Particles of each individual type (color) covalently conjugated with streptavidin or its analog, avidin, are premixed with the biotin-labeled secondary detection antibody (reagent) specific to each secreted product. After the reaction is completed, the excess of unbound biotinylated antibodies is removed by the addition of agarose beads coated with streptavidin. Agarose beads with the bound excessive biotinylated antibodies are then removed by centrifugation. Particles of different color, each labeled with single type of the secondary detection antibody (reagent) through streptavidin-biotin interaction, are incubated with the surface-bound secreted product similar to the way directly conjugated particles are used. Several particle types can be used either simultaneously or in a number of consecutive steps.
In other embodiments, this invention includes new methods for producing detection particles having detection reagents thereon. An embodiment of this method is illustrated in FIG. 4. A nanoparticle 404 labeled with streptavidin 405 is mixed with biotinylated detection reagent 408 comprising biotin 409 coupled to a detection reagent 410. These are incubated together for sufficient time to permit biotin 409 of biotinylated detection reagent 408 to bind streptavidin 405 on the nanoparticle 404 thereby forming biotinylated streptavidin detection particle complex 411. Some free biotinylated detection reagent 408 is depicted free in solution. Then, an agarose particle 414 having streptavidin 405 thereon is added to the mixture and incubated for a further period of time. The resulting solution contains complexes 411 and agarose/biotinylated detection reagent complexes 418. Little or no free biotinylated detection reagent 408 is present in the solution. Next, centrifugation step 420 results in sedimentation of agarose/biotinylated detection reagent complexes at 424, leaving biotinylated streptavidin detection particle complexes 411 free in solution. Subsequently, complexes 411 can be used in detection particle based assays.
From the above, it should be clear that the present invention provides improved devices and methods to measure secreted cell products, and in particular, secreted T cell cytokines. The devices and methods of the present invention provide a greater capability to detect cytokines from individual cells in a mixture of heterogeneous cells. The methods also permit more accurate, rapid, reproducible assays that can be used to detect multiple secreted cellular products in the same assay by using multiple detection particles each having a characteristic spectral feature.

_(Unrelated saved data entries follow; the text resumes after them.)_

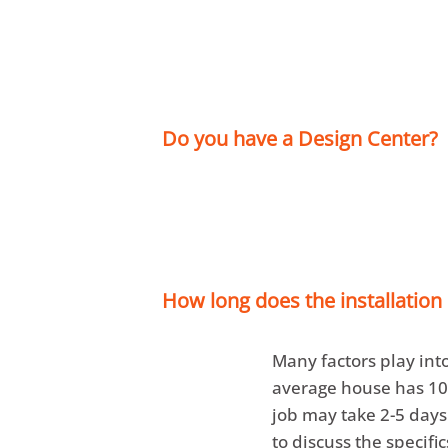
Do you have a Design Center?
Yes we do! Our
Crow
also have a
Hammon
appointment today b
How long does the installation
Many factors play into
average house has 1
job may take 2-5 days
to discuss the specifi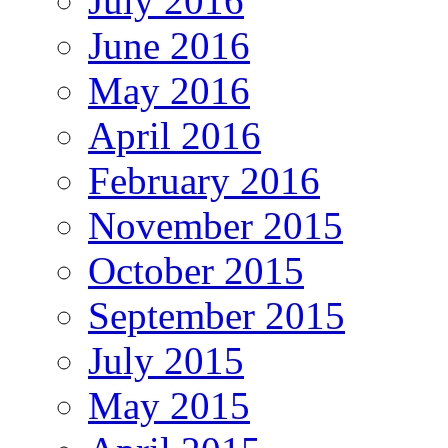
July 2016
June 2016
May 2016
April 2016
February 2016
November 2015
October 2015
September 2015
July 2015
May 2015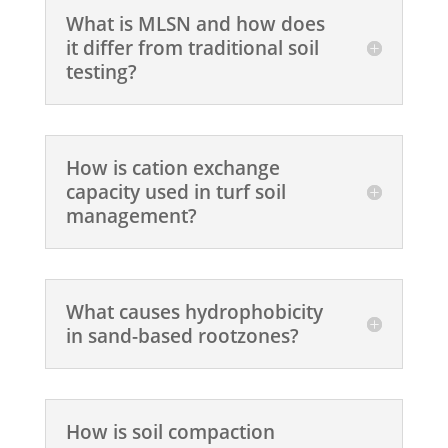
What is MLSN and how does
it differ from traditional soil
testing?
How is cation exchange
capacity used in turf soil
management?
What causes hydrophobicity
in sand-based rootzones?
How is soil compaction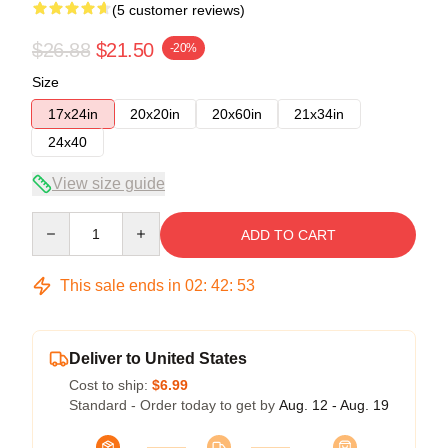
(5 customer reviews)
$26.88
$21.50
-20%
Size
17x24in
20x20in
20x60in
21x34in
24x40
View size guide
Quantity
ADD TO CART
This sale ends in
02
:
42
:
52
Deliver to United States
Cost to ship:
$6.99
Standard - Order today to get by
Aug. 12 - Aug. 19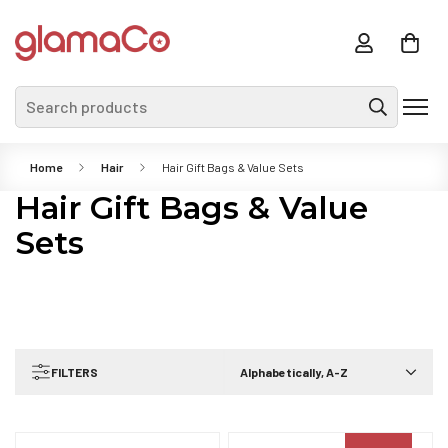
Search products
Home
Hair
Hair Gift Bags & Value Sets
Hair Gift Bags & Value
Sets
FILTERS
Alphabetically, A-Z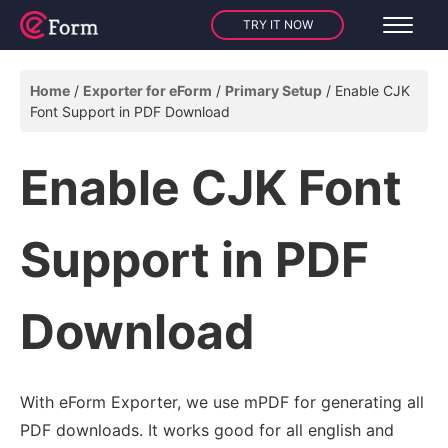
TRY IT NOW
Home
Exporter for eForm
Primary Setup
Enable CJK
Font Support in PDF Download
Enable CJK Font
Support in PDF
Download
With eForm Exporter, we use mPDF for generating all
PDF downloads. It works good for all english and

It can be appreciated that the above descriptions are provided by way of example only, and are not intended to limit the scope of the invention. Persons of ordinary skill can take the teachings of this application and produce modifications and variations that are within the scope of this invention. All of those modifications and variations are considered to be part of this invention.